What is needed: Report each line of the data below in which "Number" appears.

┄┄┄┄┄┄┄┄┄┄

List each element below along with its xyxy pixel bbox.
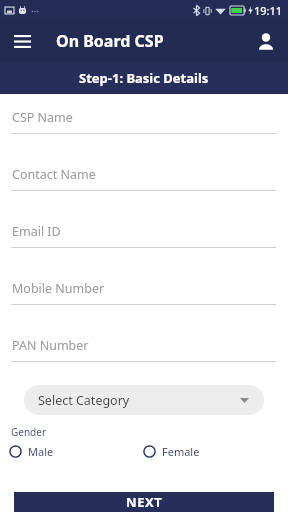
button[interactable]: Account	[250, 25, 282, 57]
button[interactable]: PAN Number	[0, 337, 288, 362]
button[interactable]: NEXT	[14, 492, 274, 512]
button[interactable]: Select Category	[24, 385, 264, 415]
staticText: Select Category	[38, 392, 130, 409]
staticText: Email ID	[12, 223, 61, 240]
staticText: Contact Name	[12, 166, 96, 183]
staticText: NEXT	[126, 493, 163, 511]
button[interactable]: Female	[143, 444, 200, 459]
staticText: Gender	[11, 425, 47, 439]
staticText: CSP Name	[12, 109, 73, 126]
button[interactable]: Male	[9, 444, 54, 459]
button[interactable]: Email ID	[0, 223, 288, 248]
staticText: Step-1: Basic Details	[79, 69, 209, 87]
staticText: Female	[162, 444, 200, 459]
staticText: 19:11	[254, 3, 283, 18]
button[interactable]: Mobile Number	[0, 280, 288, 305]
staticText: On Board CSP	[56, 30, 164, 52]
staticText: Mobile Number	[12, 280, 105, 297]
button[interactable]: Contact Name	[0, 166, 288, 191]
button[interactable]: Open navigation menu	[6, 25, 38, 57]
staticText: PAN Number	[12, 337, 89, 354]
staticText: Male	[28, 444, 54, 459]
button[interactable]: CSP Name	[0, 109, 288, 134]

┄┄┄┄┄┄┄┄┄┄

Final answer:
button[interactable]: PAN Number	[0, 337, 288, 362]
button[interactable]: Mobile Number	[0, 280, 288, 305]
staticText: Mobile Number	[12, 280, 105, 297]
staticText: PAN Number	[12, 337, 89, 354]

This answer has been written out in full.